IPO: Reach Energy to buy asset in 'shortest time possible'. Reach Energy, the fourth and largest special purpose acquisition company (SPAC) to be listed on Bursa Malaysia, expects to secure its first oil and gas asset within one to two years of its IPO. The listing, which will raise RM750m, is slated for Aug 15. “We are not short on acquisition targets and I’m confident it will take us less than three years to complete our qualifying acquisition (QA),” MD Shahul Hamid Mohd Ismal said. (StarBiz)

MARKET UPDATE

The broader-based S&P 500 inched up 0.1% overnight to close at another record-high of 1,987.98, lifted by reports of stronger corporate earnings (most notably, Facebook Inc. which reported a 61% surge in 2QFY14 revenue) and further signs of mending in the employment markets. The benchmark Dow Jones Industrial Average was 0.02% lower for the day however. Unemployment benefit claims declined by 19,000 last week to 284,000, the lowest level in 8 years, though that was tempered by a report of new home sales falling 8.1% in June.

European markets closed higher on the back of improving manufacturing activity on the continent, boosting confidence that the economic recovery is back on track following the European Central Bank’s (ECB) recent monetary easing moves.

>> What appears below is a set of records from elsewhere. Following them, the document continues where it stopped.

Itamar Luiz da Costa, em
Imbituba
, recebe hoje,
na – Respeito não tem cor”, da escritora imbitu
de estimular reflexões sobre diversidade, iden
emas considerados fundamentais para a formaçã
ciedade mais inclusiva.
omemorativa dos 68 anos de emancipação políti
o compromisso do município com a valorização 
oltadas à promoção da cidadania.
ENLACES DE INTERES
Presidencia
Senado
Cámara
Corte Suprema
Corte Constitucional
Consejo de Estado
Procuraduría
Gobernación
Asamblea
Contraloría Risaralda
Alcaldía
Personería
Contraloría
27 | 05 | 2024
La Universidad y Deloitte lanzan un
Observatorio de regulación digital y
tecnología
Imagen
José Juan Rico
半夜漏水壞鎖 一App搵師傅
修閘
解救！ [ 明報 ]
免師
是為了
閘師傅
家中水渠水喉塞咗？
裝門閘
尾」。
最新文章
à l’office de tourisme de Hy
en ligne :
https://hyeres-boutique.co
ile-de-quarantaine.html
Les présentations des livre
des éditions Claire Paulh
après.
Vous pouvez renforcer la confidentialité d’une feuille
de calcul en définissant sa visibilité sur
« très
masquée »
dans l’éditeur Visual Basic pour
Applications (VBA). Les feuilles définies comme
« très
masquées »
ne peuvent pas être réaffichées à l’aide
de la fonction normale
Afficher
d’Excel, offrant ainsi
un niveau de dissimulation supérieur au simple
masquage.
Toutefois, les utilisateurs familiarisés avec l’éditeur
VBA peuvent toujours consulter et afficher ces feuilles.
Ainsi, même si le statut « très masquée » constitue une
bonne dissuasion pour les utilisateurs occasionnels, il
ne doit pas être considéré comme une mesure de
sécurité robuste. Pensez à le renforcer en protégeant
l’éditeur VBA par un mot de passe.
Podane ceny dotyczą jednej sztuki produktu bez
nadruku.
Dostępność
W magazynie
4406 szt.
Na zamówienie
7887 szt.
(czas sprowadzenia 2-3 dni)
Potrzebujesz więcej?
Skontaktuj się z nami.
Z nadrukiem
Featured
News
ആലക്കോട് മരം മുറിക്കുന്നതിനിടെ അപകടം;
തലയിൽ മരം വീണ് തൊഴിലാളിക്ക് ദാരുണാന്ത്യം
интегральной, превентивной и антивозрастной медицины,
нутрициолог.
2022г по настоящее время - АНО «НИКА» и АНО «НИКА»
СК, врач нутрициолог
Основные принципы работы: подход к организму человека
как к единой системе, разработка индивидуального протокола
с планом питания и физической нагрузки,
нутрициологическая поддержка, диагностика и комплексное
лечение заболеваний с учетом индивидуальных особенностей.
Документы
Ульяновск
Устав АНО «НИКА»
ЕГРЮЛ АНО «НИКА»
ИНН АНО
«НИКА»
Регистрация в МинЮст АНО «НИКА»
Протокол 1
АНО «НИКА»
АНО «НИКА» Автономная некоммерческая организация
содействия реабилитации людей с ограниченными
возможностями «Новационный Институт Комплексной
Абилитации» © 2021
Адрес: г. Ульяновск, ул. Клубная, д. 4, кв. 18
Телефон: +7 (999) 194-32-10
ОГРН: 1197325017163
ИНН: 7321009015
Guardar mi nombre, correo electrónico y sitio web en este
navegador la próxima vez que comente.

A combined Purchasing Managers Index (as measured by Markit Economics) for both the manufacturing and services industries climbed to 54.0 from 52.8 in June, matching a 3-year high achieved in April this year. Italy and Spain’s benchmarks gained the most, closing 2.0% and 1.9% higher respectively. France, Germany and UK saw gains of 0.7%, 0.4% and 0.3%.

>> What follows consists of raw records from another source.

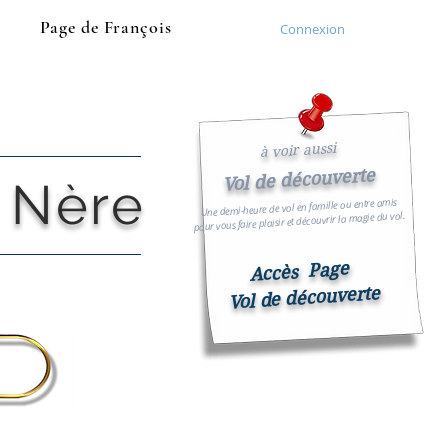
Page de François
Connexion
à voir aussi
Vol de découverte
 Nère
Une demi-heure de vol en famille ou entre amis
pour vous faire plaisir et découvrir la magie du vol.
Accès Page
Vol de découverte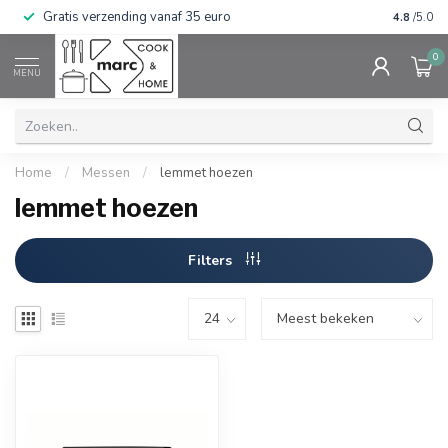
Gratis verzending vanaf 35 euro
⭐⭐⭐⭐⭐ Wij
4.8
/5.0
0
MENU
Home
/
Messen
/
lemmet hoezen
lemmet hoezen
Filters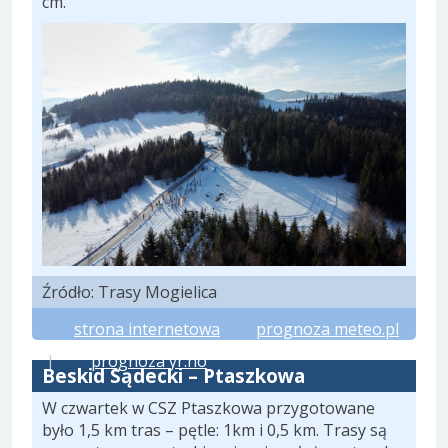
cm.
Źródło: Trasy Mogielica
strona internetowa
prognoza meteo.pl
|
prognoza yr.no
Beskid Sądecki – Ptaszkowa
W czwartek w CSZ Ptaszkowa przygotowane
było 1,5 km tras – pętle: 1km i 0,5 km. Trasy są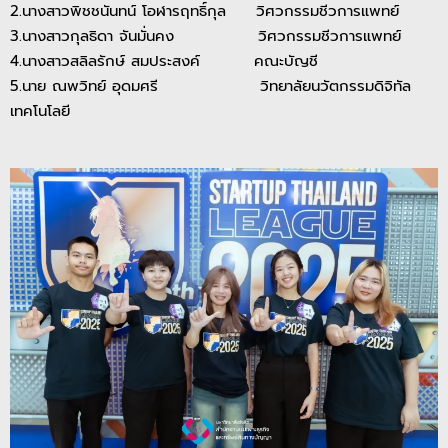
2.นางสาวพิชชนันทน์ โอฬารฤทธิ์กุล วิศวกรรมชีวการแพทย์
3.นางสาวกุลธิดา จันมั่นคง วิศวกรรมชีวการแพทย์
4.นางสาวสลิลรักษ์ สมประสงค์ คณะบัญชี
5.นาย ณพวิทย์ อุดมศรี วิทยาลัยนวัตกรรมดิจิทัล
เทคโนโลยี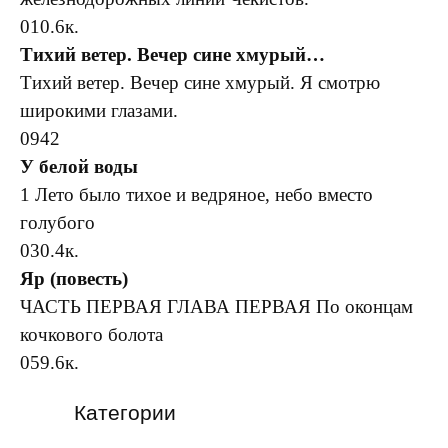
0
10.6к.
Тихий ветер. Вечер сине хмурый…
Тихий ветер. Вечер сине хмурый. Я смотрю
широкими глазами.
0
942
У белой воды
1 Лето было тихое и ведряное, небо вместо
голубого
0
30.4к.
Яр (повесть)
ЧАСТЬ ПЕРВАЯ ГЛАВА ПЕРВАЯ По оконцам
кочкового болота
0
59.6к.
Категории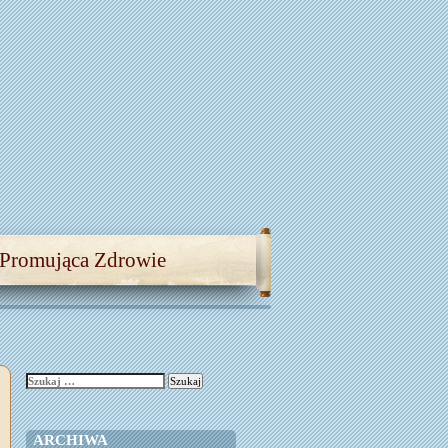
 Promująca Zdrowie
Szukaj:
ARCHIWA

Asian equities were similarly boosted by a manufacturing-related report, but that of China’s which rose to an 18-month high, reinforcing belief that the government’s 7.5% growth target for 2014 can be met. The Shanghai Composite Index rose 1.3% as a result, and the Hang Seng Index a little further back with a 0.7% gain. Japan’s Nikkei 225 slipped 0.3% after the country’s finance ministry reported a wider-than-expected trade deficit for June following a surprise 2.0% decline in exports. Elsewhere, the Straits Times Index rose 0.4% while the FBM KLCI closed 0.3% on some late buying in Tenaga Nasional.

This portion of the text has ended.